Der Nationalstolz auf Äthiopien ist auch in Tigray enorm – aber ebenso die Identifikation mit den tigrinischen Führern und der kämpferischen Geschichte der Region. Die Bevölkerung in Tigray steht weitgehend hinter den lokalen Machthabern. Die Erinnerung an den eritreisch-äthiopischen Krieg (1998–2000), in dem viele Familien in Tigray Angehörige verloren haben, sitzt tief. Eine Journalistin aus Addis Abeba, die anonym bleiben will, sagte der woxx, es trage nicht zum Frieden bei, wenn tigrinische Familien nun weitere Angehörige verlören. Mahalet sagt: „Wir sind verwirrt. Tigray ist im Krieg gegen Äthiopien. Wir sind in Addis plötzlich im Ausland. Wir können nur abwarten, wer gewinnt.“

Vergangenen Sonntag gab Abiy Tigray ein Ultimatum von 72 Stunden um aufzugeben, andernfalls werde er Mekelle angreifen lassen. Während es für viele in Äthiopien nur eine Frage der Zeit ist, bis Tigray aufgeben muss, scheint es wahrscheinlicher, dass sich die Provinz nicht einfach militärisch ruhigstellen lässt. Der Konflikt könnte sich weiter in die Bergregionen Tigrays verlagern. Einem Bericht des Magazins „Foreign Policy“ zufolge haben sich Teile der im Norden stationierten äthiopischen Truppen bereits mit den regulären Einheiten der Regionalstreitkräfte Tigrays verbündet.

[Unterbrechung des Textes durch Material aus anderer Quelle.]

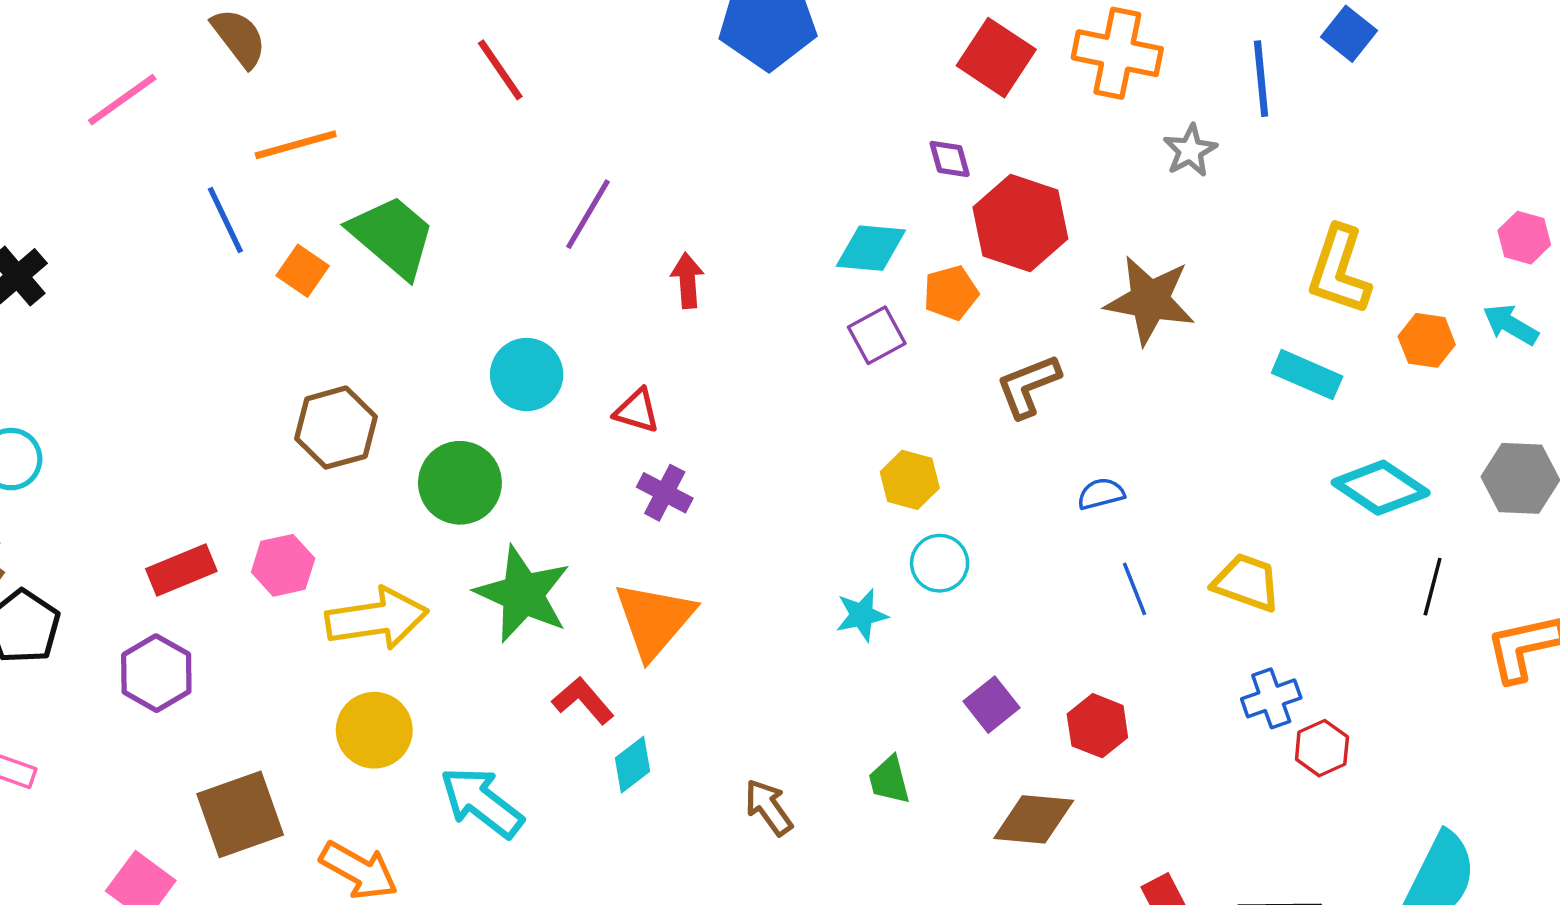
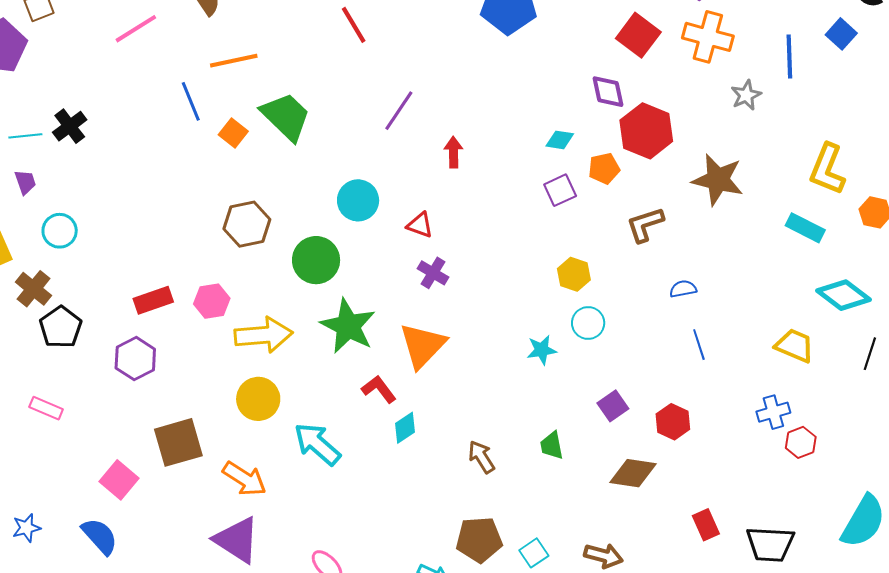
purple diamond: (950, 159) -> (608, 92), size x1.4
cyan diamond: (871, 248) -> (560, 140), size x0.7
yellow trapezoid: (1246, 582) -> (795, 346), moved

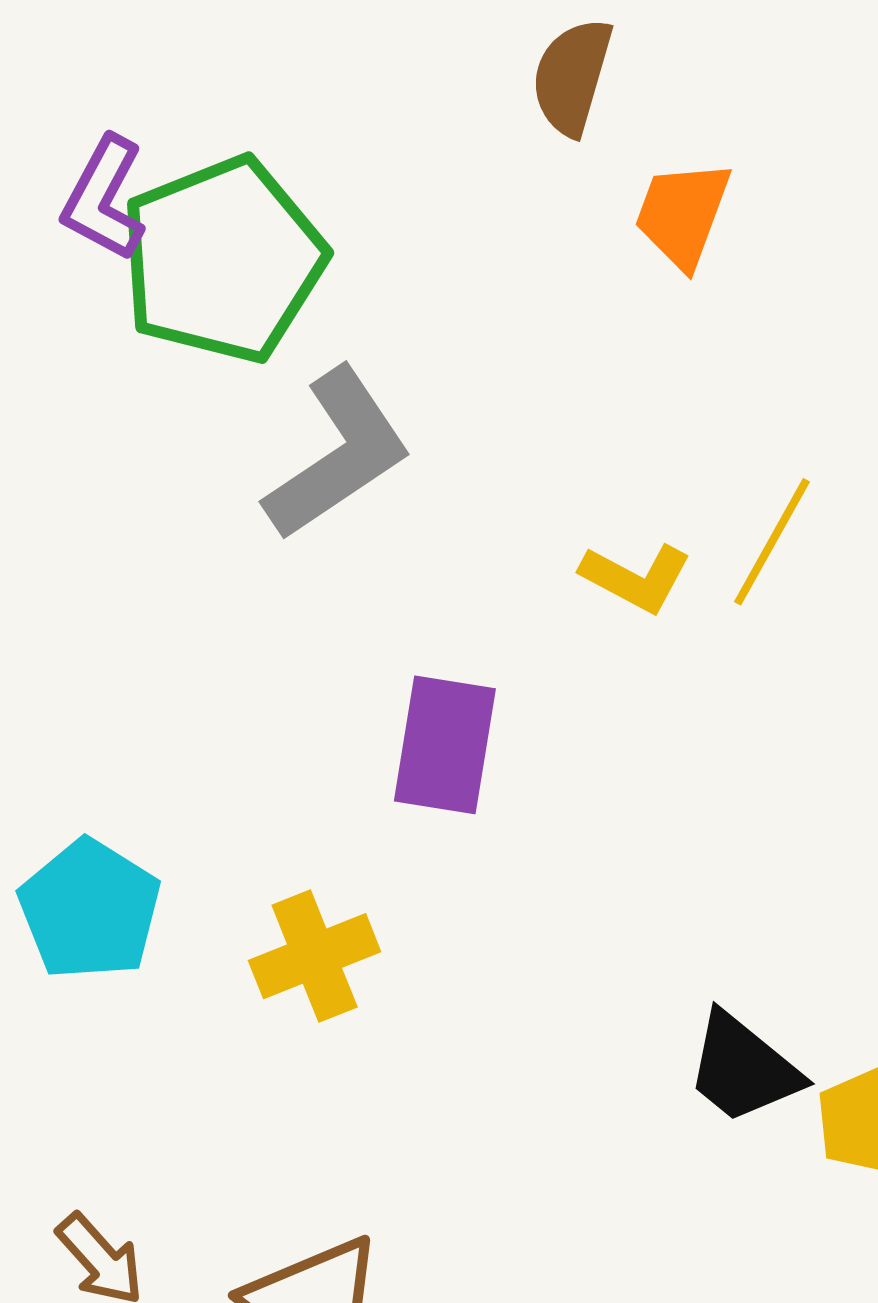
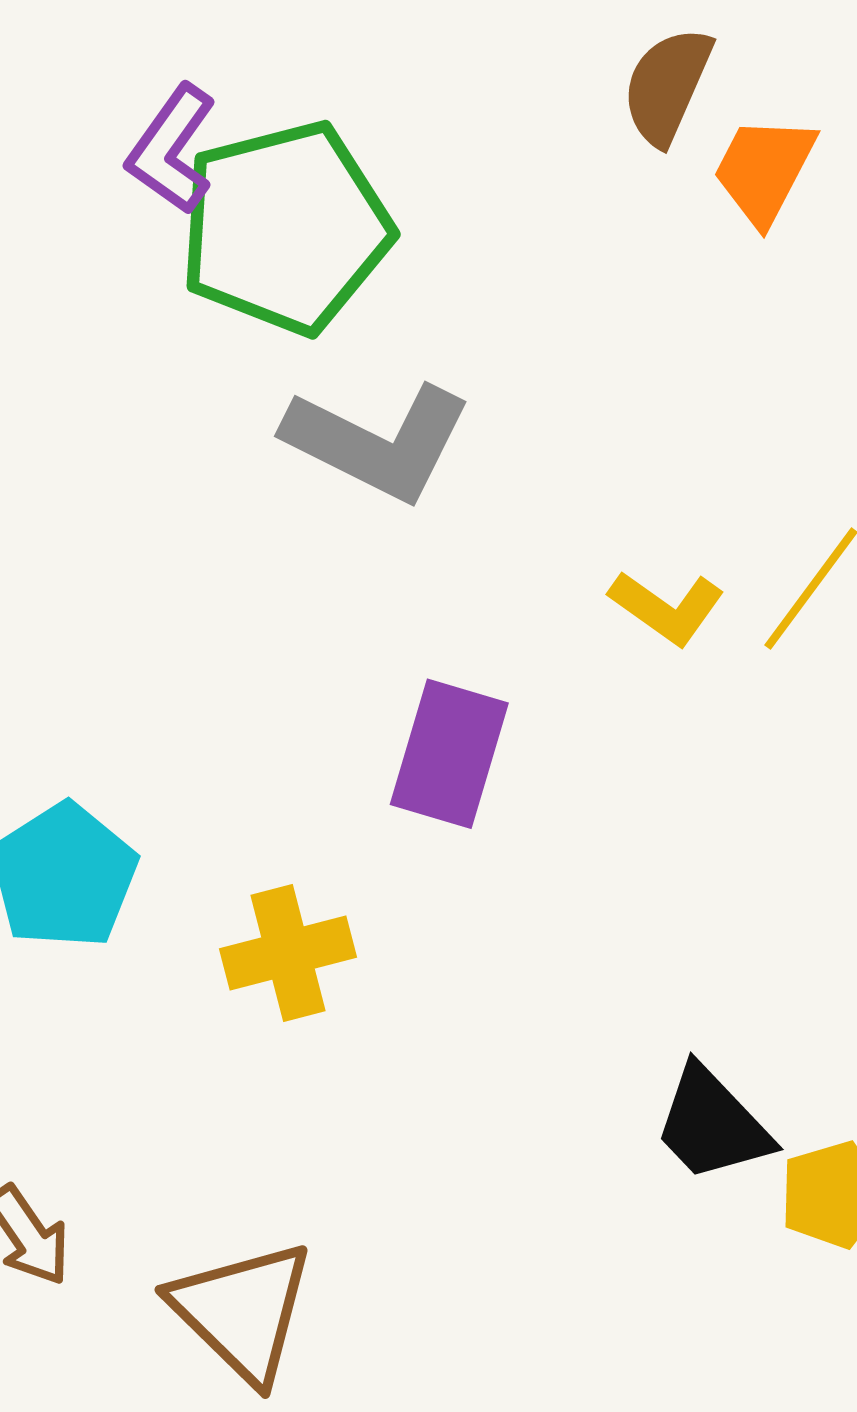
orange trapezoid: (682, 214) -> (764, 170), moved
gray L-shape: (338, 454) -> (378, 442), turned 53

So besteht große Sorge vor einer Ausweitung des Konflikts. Die Regierung von Tigray hatte bereits bestätigt, den Flughafen in Asmara, der Hauptstadt Eritreas bombardiert zu haben. Sie wirft eritreischen Truppen vor, die äthiopischen Truppen zu unterstützen. Auch Flughäfen in der benachbarten Region Amhara wurden von Tigray aus angegriffen.

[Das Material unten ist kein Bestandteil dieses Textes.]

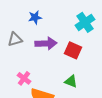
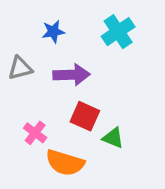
cyan cross: (85, 22) -> (118, 32), moved
red square: (73, 50) -> (85, 116), moved

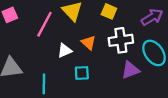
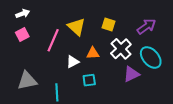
white cross: (121, 40) -> (121, 49), turned -30
orange triangle: (88, 43) -> (93, 53), turned -40

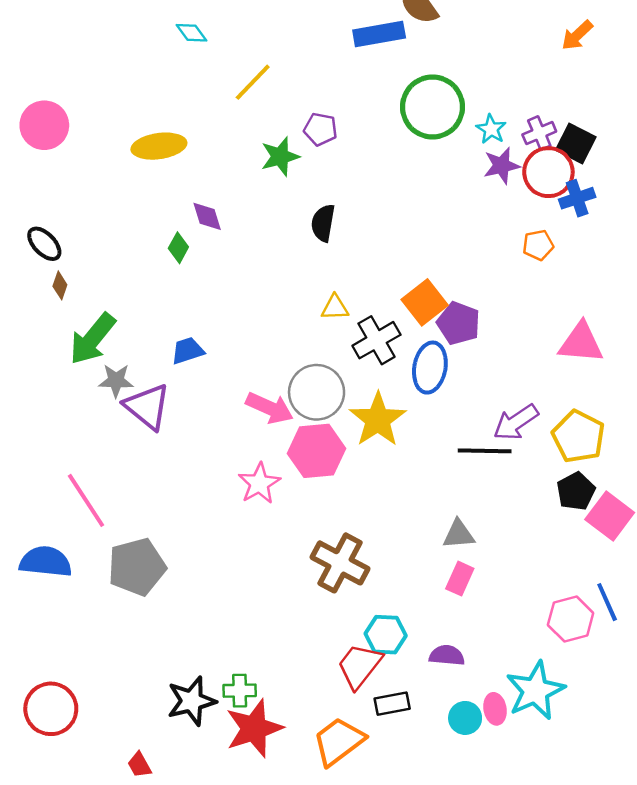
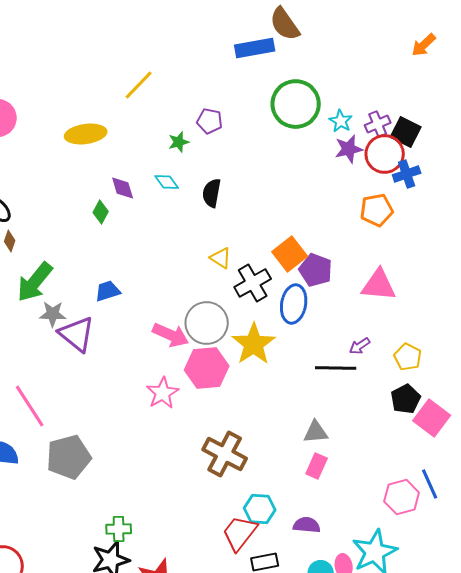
cyan diamond: (191, 33) -> (167, 182), moved
orange arrow: (577, 35) -> (424, 45), moved
yellow line: (253, 82) -> (139, 85), moved
green star: (280, 156) -> (179, 142), size x0.7
orange pentagon: (538, 245) -> (377, 210), size x1.4
yellow triangle: (335, 308) -> (221, 258), turned 35
pink triangle: (581, 343) -> (379, 285), moved
purple arrow: (516, 422) -> (360, 346), size x0.6
yellow pentagon: (578, 437) -> (408, 357), size x0.7
green cross: (240, 691) -> (119, 529), moved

Das Eintreten einer humanitären Katastrophe ist absehbar. In Tigray stünde eigentlich bald die Ernte bevor, die Vorräte aus der vorigen sind weitgehend aufgebraucht. Wieder einmal ist es die verarmte Landbevölkerung, die leidet. Diese hat auch in Tigray nicht von der langen Herrschaft der TPLF profitiert.

* Name von der Redaktion geändert.
Madlen Hornung arbeitet als Wissenschaftlerin und freie Journalistin.